Many people might describe their diet as “pretty healthy”. Some might even consider their diet to be very healthy but they are still not seeing the results that they want or deserve. Others might just have a bad diet and don’t know where to start to turn things around.
Whatever stage you may be at, unless you understand your calories you are basically guessing at the healthiness of your diet. If you are in too great a calorific deficit/surplus the implications can be significant. Without going into the science of it, here a few things that can happen if your calories are too far out of whack.
Too many calories:
- Down regulation of dopamine receptors (harder to be satisfied by food)

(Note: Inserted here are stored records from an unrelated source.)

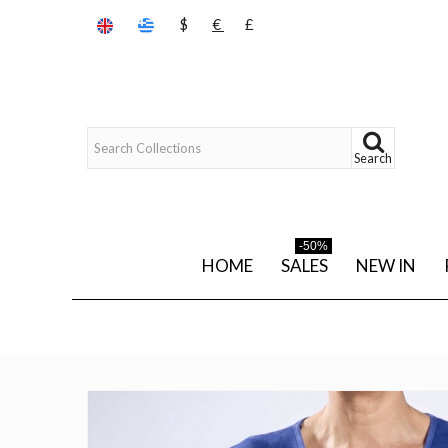
$
€
£
Search
-50%
HOME
SALES
NEW IN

- Upregulation of dopamine response to appetite stimulus (food is more appealing)
- Increases in muscle and fat mass
- Increased risk of disease
Too few calories:
- Lower metabolic rate (body burns less calories)
- Causes fatigue
- Causes nutrient deficiencies
- Lowers immunity
- Muscle loss (before fat loss)
So eating the right amount of calories is a bit of a tightrope. Too few or too many can both have serious consequences. So how do we get it right?

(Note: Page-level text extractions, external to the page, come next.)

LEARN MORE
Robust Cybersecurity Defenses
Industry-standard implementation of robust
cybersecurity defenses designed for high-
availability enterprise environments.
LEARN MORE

- Calculate your base calorie need. There are a number of ways of doing this, from in depth lab analysis to just punching your numbers into an online calculator. One study published by the Journal of the Academy of Nutrition and Dietetics found the Mifflin-St. Jeor equation to be highly accurate, so it is now considered the gold standard. It basically works out your basal metabolic rate (BMR), which is the minimum number of calories your body burns at rest and then extrapolates this basis how active you are to find your daily requirement. The easiest way to calculate it is with an online calculator, of which there are many. Thanks Google!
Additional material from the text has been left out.